I glanced back at her. She was looking uncertainly at her slag friend and back at me, obviously picking up on the tension in the air. I led her onto the now empty dance floor and away from that shit. I began to sway us around while she laid her head on my chest and my arms circled her waist. I was astounded that such a tiny woman fit against me like we were two parts of a whole. I grazed my nose on the top of her hair. She smelled so good.

I knew I was stalling, by dancing with her while her party guests stood on the outskirts of the dance floor watching.

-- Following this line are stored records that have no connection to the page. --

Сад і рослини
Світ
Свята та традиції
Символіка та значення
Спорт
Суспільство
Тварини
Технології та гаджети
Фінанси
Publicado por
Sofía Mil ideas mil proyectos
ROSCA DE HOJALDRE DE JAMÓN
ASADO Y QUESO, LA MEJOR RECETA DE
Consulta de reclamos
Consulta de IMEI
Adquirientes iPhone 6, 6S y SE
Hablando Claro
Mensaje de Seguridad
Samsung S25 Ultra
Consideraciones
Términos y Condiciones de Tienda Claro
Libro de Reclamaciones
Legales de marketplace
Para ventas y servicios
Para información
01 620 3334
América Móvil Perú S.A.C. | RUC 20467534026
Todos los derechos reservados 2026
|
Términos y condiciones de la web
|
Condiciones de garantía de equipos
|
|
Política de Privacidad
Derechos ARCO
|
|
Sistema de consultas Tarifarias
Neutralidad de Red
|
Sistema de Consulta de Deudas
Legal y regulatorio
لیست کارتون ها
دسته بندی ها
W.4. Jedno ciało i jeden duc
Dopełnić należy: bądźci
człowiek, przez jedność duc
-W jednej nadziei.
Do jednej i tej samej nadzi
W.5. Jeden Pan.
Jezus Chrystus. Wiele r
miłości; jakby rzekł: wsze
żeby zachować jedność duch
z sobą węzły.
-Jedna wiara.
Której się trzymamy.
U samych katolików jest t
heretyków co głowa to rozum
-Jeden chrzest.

They wouldn't leave until both the mate-bonded coupes left for the night out of respect due to our high statuses.

Nervous. Her innocence made me fucking nervous. I didn't want to do the same shit I always did. With her, tonight would be more than just sex. Tonight we would be sealing our fate. Because after tonight, I'd never be just 'Kai' again. I would always have someone to look after now. The nerves didn't stop the heat that coursed through my body at having hers pressed up against mine. And like fuck did it do anything to calm the beast inside. If anything, it spurred him on, pushing me to claim and mark her as my own.

"Let's get out of here." I whispered in her ear.